The mine can be thought of as a rooted tree, with one node per cave, the root being node (1), and each tunnel corresponding to an edge.
Assuming (N \gt 1), Minerva's route will consist of driving along the path from node (1) to some other node (a), drilling a tunnel to some other node (b) (potentially with (b = 1)), and finally driving along the path from node (b) to node (1). Any given node pair ((a, b)) is valid if and only if no undirected edge is traversed multiple times (in other words, the path from node (1) to node (a) shares no edges in common with the path from node (b) to node (1)). For such a path, the total weight of gold ore collected is equal to the sum of (C) values across all nodes which are part of at least one of the two paths.
We can observe that a choice of ((a, b)) is valid if and only if either (b = 1), or (a) and (b) lie within the subtrees of different children of node (1). If they were to both lie within the subtree of the same child (c) of node (1), then both paths would include the undirected edge between nodes (1) and (c), which would be invalid.
We can also observe that the only node which will be part of both paths is node (1), and that the direction of each path is irrelevant (with both paths essentially being interchangeable). If we let (F(i)) be the sum of (C) values on the path between node (1) and node (i), then the total weight of gold ore collected will be (F(a) + F(b) - C_1).
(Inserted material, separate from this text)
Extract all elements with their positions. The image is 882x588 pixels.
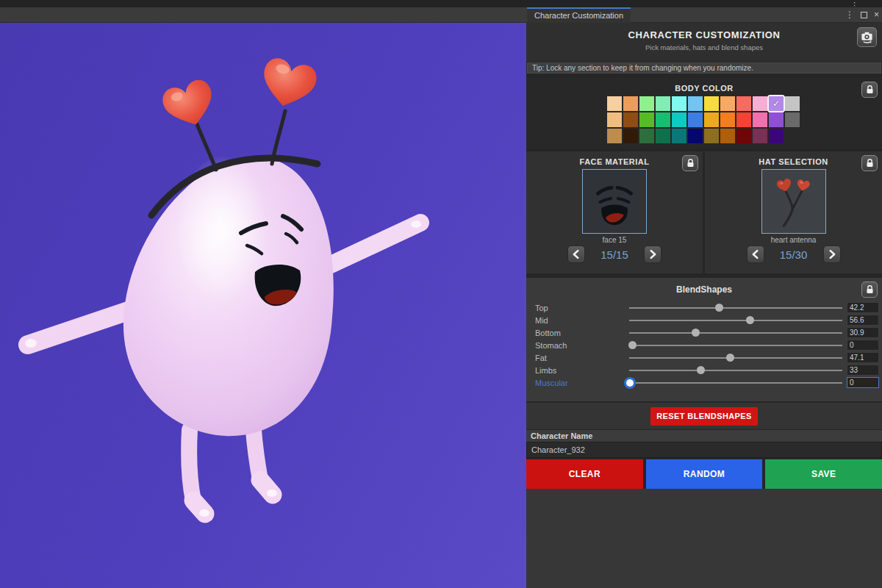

Let (G(i)) be the maximum value of (F(j)) for any node (j) in node (i)'s subtree (including (i) itself). We can recursively compute the (F) and (G) values for all (N) nodes in (O(N)) time, based on the recurrences (F(i) = F(P_i) + C_i) (where (P_i) is node (i)'s parent) and (G(i)) equalling the maximum of (F(i)) and of (G(c)) (for each of node (i)'s children (c)).
Putting everything together, if node (1) has fewer than two children, the final answer will be (G(1)), while the answer will otherwise be (G(c_1) + G(c_2) - C_1), where (c_1) and (c_2) are the two distinct children of node (1) which yield the largest (G) values. It's also possible to arrive at a similar result without explicitly computing (F) and (G) separately.